With all that in mind, lately I have been interested in studying how the dynamics of confession and absolution play themselves out in the public sphere. In particular, I have paid attention to modern social media and the way in which “atonement” works — or does not work — in our popular, secular culture.
We live in an age of rampant accusation, coming at us from all sides and directions. Twitter mobs and social justice gangs roam freely on the internet, looking for the next victim to take down. Whether the accusations are true often has little to do with the discussion. Like the Pharisees who surrounded a woman they claimed to have caught in the act of adultery, people these days seem all too ready to pick up stones to throw, if only to be counted among the “righteous” crowd.
Our modern day “Cancel Culture” is one where people seek to take down their opponents, not by real evidence or with due process, but simply by vying to see who can shout their accusations with the loudest voice. Gone is any semblance of the “presumption of innocence” — guilt is always assumed. This is because, in reality, the motive of the mob is not justice, but simply the destruction of one’s opponents by any means. It is punishment they want to inflict, even if they must invent some ex-post-facto reason to inflict it. Whether it be politicians, journalists, pundits, or celebrity media figures — lies and false witness are no impediment to attacking someone with whom they disagree.
Many victims of such abuse will attempt to appease their accusers, by groveling to the mob with profusive apologies. But rarely does this satisfy. Others advise that in the current environment, the best strategy is to never make a public apology — whether one is right or wrong — for it only emboldens attackers when they taste blood in the water.
From a Christian perspective, all this is evidence of our human sin and the bondage in which we find ourselves. Indeed, “we are, by nature, sinful and unclean.” But on a deeper level, it is also a real-world demonstration of something even more dire — the fact that our society has lost is the ability to forgive.

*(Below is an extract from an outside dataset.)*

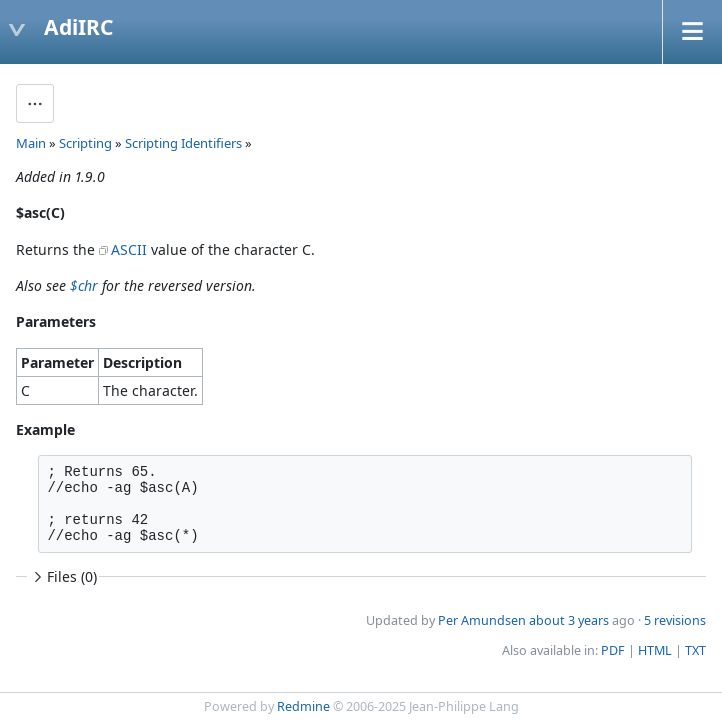 The width and height of the screenshot is (722, 720). What do you see at coordinates (63, 576) in the screenshot?
I see `Files (0)` at bounding box center [63, 576].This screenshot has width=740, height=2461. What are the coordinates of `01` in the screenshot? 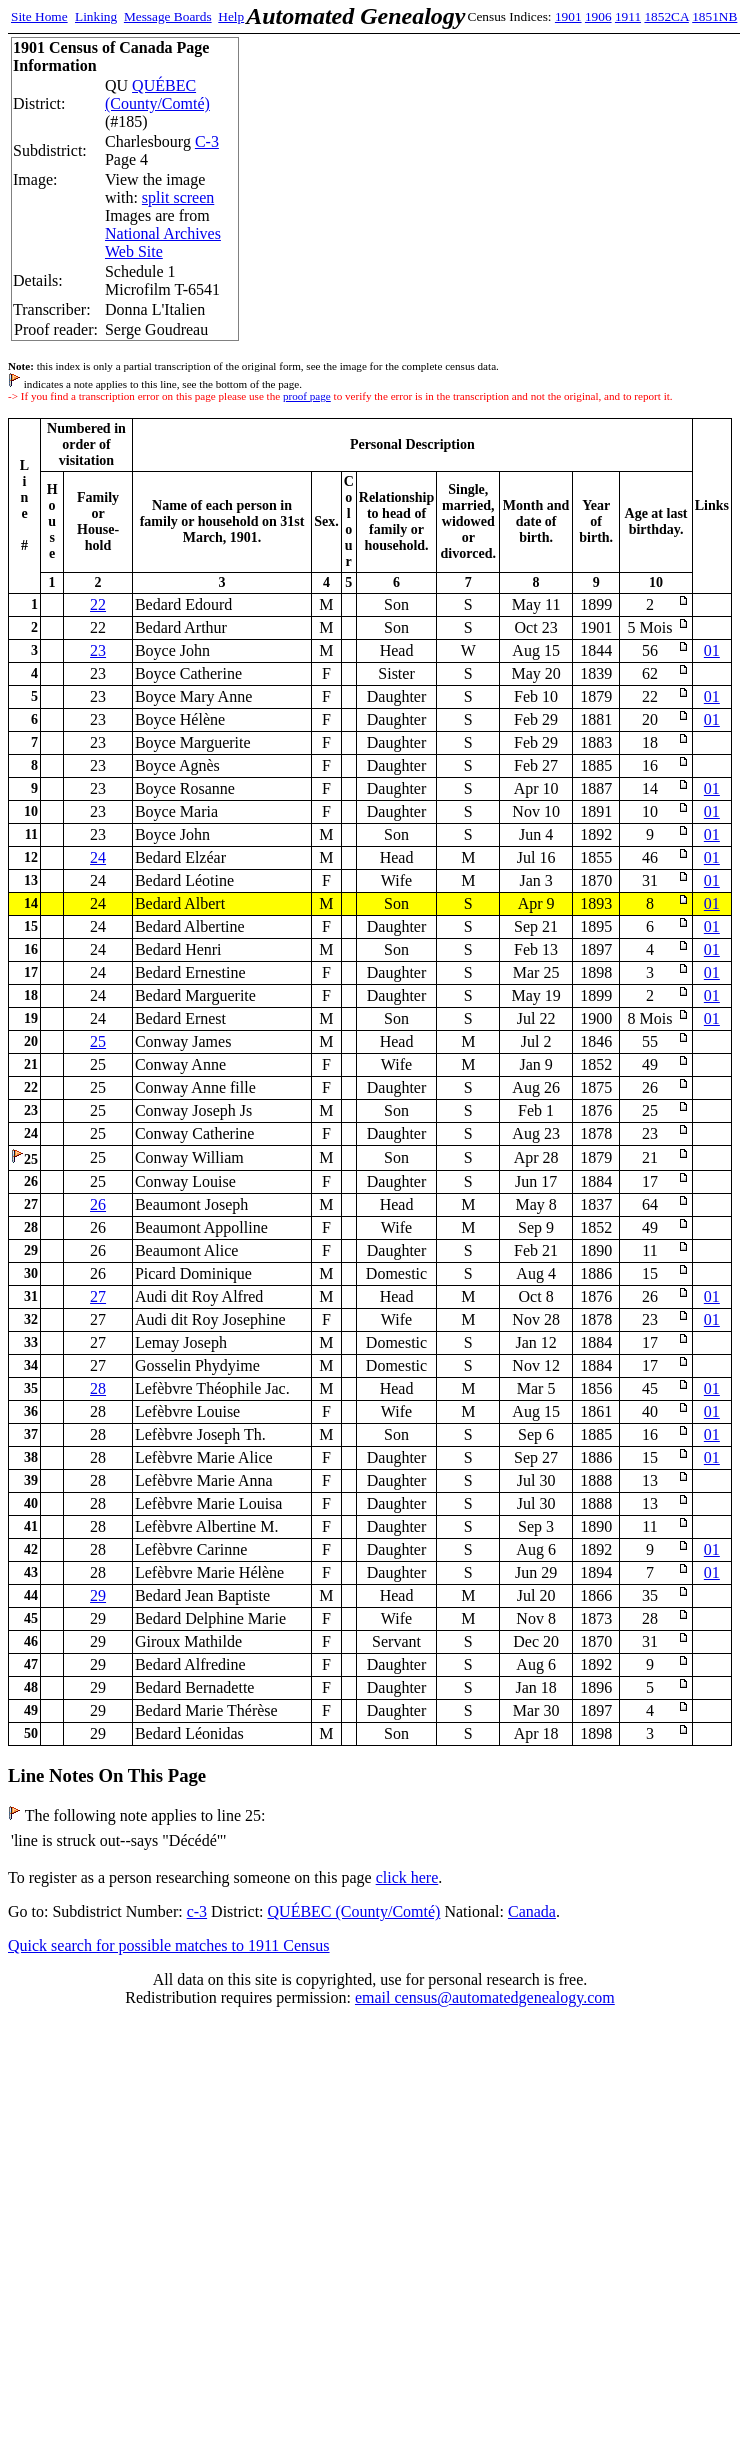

Biblically, human beings have always been sinners. That is nothing new. We argue, we fight, we tell lies about one another and explain each other’s actions in the least charitable of ways. But, in faith, there was always a way in which we could address the reality of human sin. Forgiveness, atonement, reconciliation — these are all biblical ways God has provided to restore our broken relationships.
These are the same ways that God himself has turned us from being his enemies, by making us his friends through the initiative of his mercy.
“While we were still weak, at the right time Christ died for the ungodly… Since, therefore, we have now been justified by his blood, much more shall we be saved by him from the wrath of God. For if while we were enemies we were reconciled to God by the death of his Son, much more, now that we are reconciled, shall we be saved by his life. More than that, we also rejoice in God through our Lord Jesus Christ, through whom we have now received reconciliation.” (Romans 5:6-11)
In the midst of all the anger, pain, and accusation that surrounds us on a daily basis, this is something we must not forget. In a world that demands surrender with no mercy and no quarter, we must remember the One who has surrendered his life for us. “Let Israel hope in the LORD: for with the LORD there is mercy, and with him is plenteous redemption” (Psalm 130:7 KJV).
In the same way, we must never lose sight of our Christian calling to speak his forgiveness to one another as well. As disciples of Christ, our Lord commands us to be his ambassadors of reconciliation (2 Corinthians 5:20). He calls us to proclaim repentance and forgiveness of sins to all nations in his name (Luke 24:47).
This we can do! To a world that has forgotten what it means to forgive, we go forth with God’s own promise: “I will be merciful toward their iniquities, and I will remember their sins no more” (Hebrew 8:10).